Content starts

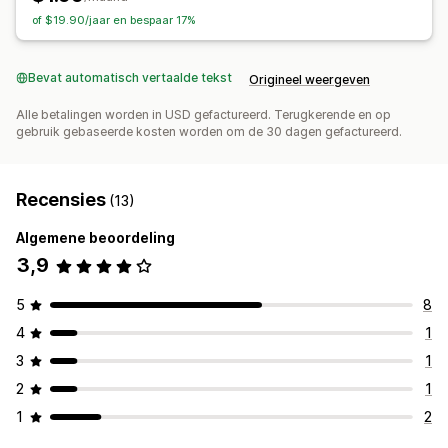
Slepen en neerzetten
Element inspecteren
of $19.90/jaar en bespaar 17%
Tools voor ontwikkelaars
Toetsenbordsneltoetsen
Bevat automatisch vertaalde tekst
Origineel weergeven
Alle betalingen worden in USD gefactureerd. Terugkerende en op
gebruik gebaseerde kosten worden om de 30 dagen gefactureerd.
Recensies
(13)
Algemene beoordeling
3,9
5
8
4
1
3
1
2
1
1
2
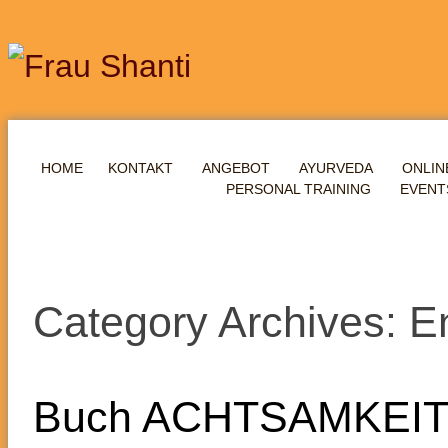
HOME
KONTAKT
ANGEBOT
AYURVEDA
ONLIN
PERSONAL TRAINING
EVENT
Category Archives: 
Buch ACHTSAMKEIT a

Content ends
Content starts

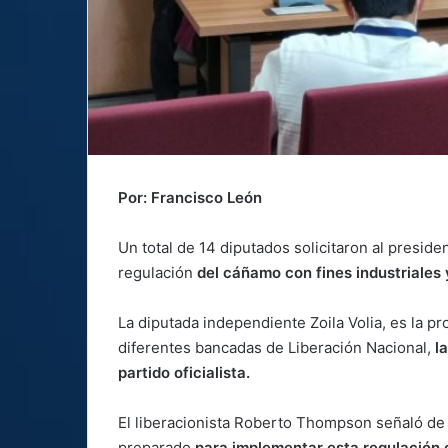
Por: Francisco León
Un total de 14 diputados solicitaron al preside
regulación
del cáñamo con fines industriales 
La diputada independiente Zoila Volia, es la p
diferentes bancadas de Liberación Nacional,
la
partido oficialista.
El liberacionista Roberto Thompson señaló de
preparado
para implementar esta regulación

Content ends
Content starts

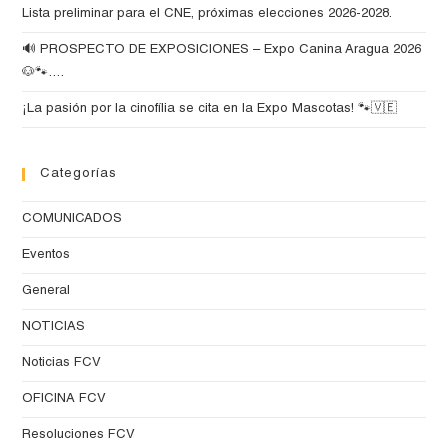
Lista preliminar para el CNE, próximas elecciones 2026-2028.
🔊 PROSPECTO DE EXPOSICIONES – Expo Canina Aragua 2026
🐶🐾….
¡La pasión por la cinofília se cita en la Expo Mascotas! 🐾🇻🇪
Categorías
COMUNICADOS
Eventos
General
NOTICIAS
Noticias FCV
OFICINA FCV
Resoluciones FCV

Content ends

## [Aim of the task]
Reproduce the listing above exactly from the line containing "Slepen en neerzetten" up to and including the line containing "Buch ACHTSAMKEIT a", omitting any images and everything outside those lines.

## [Task result]
Slepen en neerzetten
Element inspecteren
of $19.90/jaar en bespaar 17%
Tools voor ontwikkelaars
Toetsenbordsneltoetsen
Bevat automatisch vertaalde tekst
Origineel weergeven
Alle betalingen worden in USD gefactureerd. Terugkerende en op
gebruik gebaseerde kosten worden om de 30 dagen gefactureerd.
Recensies
(13)
Algemene beoordeling
3,9
5
8
4
1
3
1
2
1
1
2
HOME
KONTAKT
ANGEBOT
AYURVEDA
ONLIN
PERSONAL TRAINING
EVENT
Category Archives: 
Buch ACHTSAMKEIT a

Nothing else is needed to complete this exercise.